Pâtes, café, moutarde, farine… Depuis plusieurs mois, les consommateurs français constatent une hausse des prix des produits alimentaires, qui semble même s’accélérer actuellement.
L’augmentation des prix observée depuis plusieurs mois dans le secteur alimentaire est principalement liée aux problèmes de la crise mondiale du coronavirus. En raison de la pandémie, les prix des matières premières ainsi que les coûts du transport et des emballages ont augmenté, rapporte le commerce de détail.
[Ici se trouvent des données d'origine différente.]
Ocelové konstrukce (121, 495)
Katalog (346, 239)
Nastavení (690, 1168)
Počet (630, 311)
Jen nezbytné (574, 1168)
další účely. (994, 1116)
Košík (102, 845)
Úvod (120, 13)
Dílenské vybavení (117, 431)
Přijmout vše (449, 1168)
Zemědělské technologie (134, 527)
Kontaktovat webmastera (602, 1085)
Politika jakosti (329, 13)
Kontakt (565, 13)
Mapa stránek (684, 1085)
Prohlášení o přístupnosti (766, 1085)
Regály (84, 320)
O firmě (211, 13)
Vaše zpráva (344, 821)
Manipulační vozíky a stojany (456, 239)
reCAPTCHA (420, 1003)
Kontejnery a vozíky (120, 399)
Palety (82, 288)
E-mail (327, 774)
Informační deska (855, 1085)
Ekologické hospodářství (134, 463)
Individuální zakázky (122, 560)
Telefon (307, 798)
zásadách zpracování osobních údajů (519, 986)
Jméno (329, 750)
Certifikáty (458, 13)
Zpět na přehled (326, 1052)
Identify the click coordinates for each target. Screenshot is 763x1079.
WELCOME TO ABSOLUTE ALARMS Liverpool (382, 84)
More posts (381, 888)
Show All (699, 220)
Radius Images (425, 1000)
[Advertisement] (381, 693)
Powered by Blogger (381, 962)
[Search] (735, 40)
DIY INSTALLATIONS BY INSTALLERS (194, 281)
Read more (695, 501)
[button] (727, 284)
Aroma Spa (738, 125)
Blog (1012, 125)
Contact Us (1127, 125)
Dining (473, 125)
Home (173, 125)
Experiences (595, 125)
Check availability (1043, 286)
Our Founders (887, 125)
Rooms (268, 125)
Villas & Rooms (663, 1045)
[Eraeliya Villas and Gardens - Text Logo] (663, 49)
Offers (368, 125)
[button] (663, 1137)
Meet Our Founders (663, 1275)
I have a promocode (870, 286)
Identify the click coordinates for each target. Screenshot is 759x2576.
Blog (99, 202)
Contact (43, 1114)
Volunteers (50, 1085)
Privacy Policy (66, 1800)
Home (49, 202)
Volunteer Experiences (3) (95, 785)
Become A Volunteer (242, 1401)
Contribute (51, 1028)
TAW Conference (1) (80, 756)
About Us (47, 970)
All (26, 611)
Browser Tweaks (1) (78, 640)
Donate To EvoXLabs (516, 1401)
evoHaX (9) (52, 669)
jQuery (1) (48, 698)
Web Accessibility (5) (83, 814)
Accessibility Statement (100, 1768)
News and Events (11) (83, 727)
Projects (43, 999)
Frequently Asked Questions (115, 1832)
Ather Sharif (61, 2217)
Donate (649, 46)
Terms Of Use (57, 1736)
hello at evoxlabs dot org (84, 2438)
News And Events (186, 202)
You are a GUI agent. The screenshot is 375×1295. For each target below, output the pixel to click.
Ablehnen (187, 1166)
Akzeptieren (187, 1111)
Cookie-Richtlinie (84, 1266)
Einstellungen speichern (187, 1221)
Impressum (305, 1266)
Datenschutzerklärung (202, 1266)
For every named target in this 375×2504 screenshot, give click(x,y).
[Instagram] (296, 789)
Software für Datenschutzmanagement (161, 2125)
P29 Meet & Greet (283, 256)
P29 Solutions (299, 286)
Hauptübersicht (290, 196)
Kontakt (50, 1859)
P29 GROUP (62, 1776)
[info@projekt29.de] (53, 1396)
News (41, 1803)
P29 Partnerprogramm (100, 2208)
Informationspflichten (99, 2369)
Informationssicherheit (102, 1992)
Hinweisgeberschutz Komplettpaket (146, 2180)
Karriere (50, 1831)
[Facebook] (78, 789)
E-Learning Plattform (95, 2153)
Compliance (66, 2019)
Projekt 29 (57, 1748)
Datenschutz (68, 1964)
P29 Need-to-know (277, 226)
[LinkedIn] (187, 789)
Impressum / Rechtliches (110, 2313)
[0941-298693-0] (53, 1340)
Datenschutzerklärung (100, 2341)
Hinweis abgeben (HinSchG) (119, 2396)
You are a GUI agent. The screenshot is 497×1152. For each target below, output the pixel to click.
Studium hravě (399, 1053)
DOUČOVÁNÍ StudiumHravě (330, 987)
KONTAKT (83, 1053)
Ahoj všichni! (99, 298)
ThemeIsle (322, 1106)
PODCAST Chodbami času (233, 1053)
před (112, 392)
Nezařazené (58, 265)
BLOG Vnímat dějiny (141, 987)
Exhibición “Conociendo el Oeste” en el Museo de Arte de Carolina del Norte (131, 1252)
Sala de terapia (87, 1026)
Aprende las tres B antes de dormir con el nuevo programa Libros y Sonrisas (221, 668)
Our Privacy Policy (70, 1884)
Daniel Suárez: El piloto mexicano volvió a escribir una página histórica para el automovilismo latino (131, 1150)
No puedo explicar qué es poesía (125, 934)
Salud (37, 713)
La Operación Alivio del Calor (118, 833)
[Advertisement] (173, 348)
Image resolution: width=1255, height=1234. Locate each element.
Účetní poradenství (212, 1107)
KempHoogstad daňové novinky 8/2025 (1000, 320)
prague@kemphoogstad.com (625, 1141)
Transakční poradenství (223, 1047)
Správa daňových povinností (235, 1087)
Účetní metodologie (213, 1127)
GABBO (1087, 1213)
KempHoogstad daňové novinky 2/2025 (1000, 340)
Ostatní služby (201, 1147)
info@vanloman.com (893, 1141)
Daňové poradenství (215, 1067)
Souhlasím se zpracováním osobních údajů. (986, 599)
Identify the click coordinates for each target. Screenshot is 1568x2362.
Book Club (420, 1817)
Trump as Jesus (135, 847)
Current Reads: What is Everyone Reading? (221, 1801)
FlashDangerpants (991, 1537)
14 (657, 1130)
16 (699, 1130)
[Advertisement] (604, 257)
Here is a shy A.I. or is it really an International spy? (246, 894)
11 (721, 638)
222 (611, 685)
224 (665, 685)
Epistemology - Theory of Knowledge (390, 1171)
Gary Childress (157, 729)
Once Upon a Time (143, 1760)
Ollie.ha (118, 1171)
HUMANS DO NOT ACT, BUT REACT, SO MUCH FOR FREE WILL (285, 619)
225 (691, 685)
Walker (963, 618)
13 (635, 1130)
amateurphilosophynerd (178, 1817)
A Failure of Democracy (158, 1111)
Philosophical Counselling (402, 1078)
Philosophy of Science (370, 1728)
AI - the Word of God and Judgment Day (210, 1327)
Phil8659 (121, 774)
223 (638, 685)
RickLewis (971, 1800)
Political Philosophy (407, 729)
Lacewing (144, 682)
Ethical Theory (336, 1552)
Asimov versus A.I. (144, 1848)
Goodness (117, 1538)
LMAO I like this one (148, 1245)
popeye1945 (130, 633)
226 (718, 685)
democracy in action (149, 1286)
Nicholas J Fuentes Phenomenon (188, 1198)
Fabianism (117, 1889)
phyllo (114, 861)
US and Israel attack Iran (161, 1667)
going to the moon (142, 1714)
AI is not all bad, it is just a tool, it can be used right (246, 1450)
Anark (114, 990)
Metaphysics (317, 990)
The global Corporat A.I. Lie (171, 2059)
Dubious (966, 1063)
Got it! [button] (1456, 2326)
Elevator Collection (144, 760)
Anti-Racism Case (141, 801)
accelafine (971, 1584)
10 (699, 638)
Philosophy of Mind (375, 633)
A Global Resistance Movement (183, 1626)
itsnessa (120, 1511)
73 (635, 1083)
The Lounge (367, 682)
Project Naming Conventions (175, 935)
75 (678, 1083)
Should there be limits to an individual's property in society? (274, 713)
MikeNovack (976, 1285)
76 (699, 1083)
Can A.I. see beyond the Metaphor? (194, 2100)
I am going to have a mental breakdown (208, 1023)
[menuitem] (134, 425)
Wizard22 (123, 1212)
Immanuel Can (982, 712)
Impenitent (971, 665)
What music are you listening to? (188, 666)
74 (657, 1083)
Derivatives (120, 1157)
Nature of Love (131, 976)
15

Cependant, la hausse des prix des fruits secs est liée au mauvais temps. Le gel a endommagé les cultures fruitières en France l’an dernier, réduisant les rendements. La hausse des prix des pâtes et de la semoule est due au fait que le Canada, premier producteur de blé dur, a connu une mauvaise récolte l’an passé.
Les produits alimentaires les plus touchés par l’inflation sont les pâtes, dont le prix a augmenté de 14 % depuis mars dernier. Cette hausse ne s’explique pas seulement par l’augmentation des prix du blé, mais aussi par celle des emballages. Le prix de la pâte à papier, utilisée pour fabriquer le carton, a également fortement augmenté. En deuxième position vient la moutarde, +8 %, en raison notamment d’une hausse de 7,4 % du prix de l’huile de tournesol utilisée dans sa fabrication.
Faut-il craindre une pénurie ?
Non : actuellement, c’est uniquement le comportement des consommateurs qui provoque des ruptures dans les rayons des supermarchés. Les rayons vidés sont le résultat des craintes des consommateurs. Ceux-ci ont tendance dans la situation actuelle à acheter davantage, ce qui engendre parfois des ruptures temporaires en magasin, jusqu’au réapprovisionnement des produits.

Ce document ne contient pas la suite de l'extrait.